In its latest annual report on Colombia, published in February, the IMF drew attention to potential risks arising from the "high concentration” of the top three banks’ commercial loan portfolio to large corporate borrowers, with 90% of these banks’ commercial loans extended to 7% of debtors, the IMF noted. In an accompanying Financial Stability Assessment Programme (FSAP), the IMF also recommended that the SFC’s banking supervision could be strengthened by a law extending “its full regulatory and supervisory powers to the holding companies of financial institutions”.

Mr Hernandez, the head of the SFC, agrees with the suggestion. “That was one of the recommendations that came out of the IMF’s FSAP that we think is very important," he says. "And it is even more important now because local banking groups have banks in central America.”

Indeed, after growing strongly and profitably in their home market, many of Colombia's biggest local banks have discovered, in central America, an opportunity to join the league of ‘multilatinas’ – international Latin American companies. And, there is no sign of interest in central America abating.

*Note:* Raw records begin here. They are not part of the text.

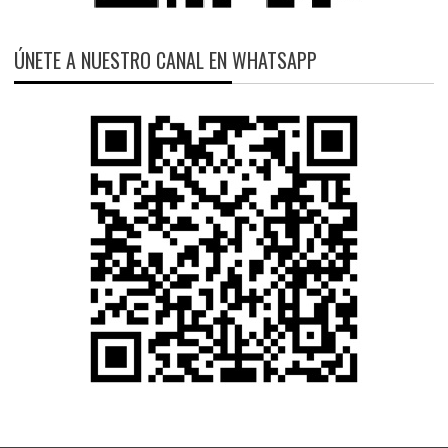
ÚNETE A NUESTRO CANAL EN WHATSAPP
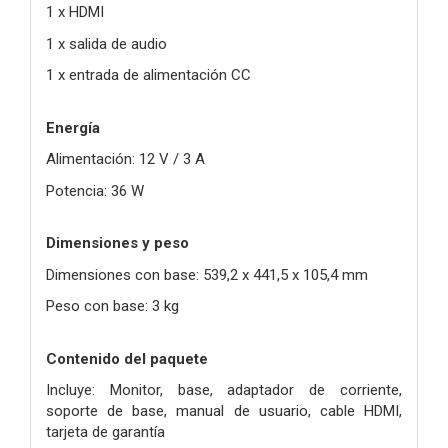
1 x HDMI
1 x salida de audio
1 x entrada de alimentación CC
Energía
Alimentación: 12 V / 3 A
Potencia: 36 W
Dimensiones y peso
Dimensiones con base: 539,2 x 441,5 x 105,4 mm
Peso con base: 3 kg
Contenido del paquete
Incluye: Monitor, base, adaptador de corriente,
soporte de base, manual de usuario, cable HDMI,
tarjeta de garantía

Take Bancolombia. In December 2012, it reached an agreement to obtain 40% of Grupo Agromercantil of Guatemala. Then, in February 2013, it bought HSBC Panama, with $7.6bn of assets, in a $2.1bn all-cash deal. Banco de Bogota, meanwhile, made one of the most sought-after acquisitions in the area, fending off offers from other contenders, according to Mr Figueroa. The bank bought Banco America Central Credomatic, which has franchises in El Salvador, Guatemala, Honduras, Nicaragua, Costa Rica and Panama, and is the third largest bank in the region by loans and deposits, and the leader in terms of credit cards.

“[Banco America Central Credomatic] is also extremely profitable. In terms of profitability as a percentage of capital, its ratio is 25%. We paid $1.9bn for the bank. Last year it made $265m in profits. So it is an investment we will pay off in seven years, or even less,” says Mr Figueroa, adding that 30% of Banco de Bogota’s profits now come from countries outside of Colombia.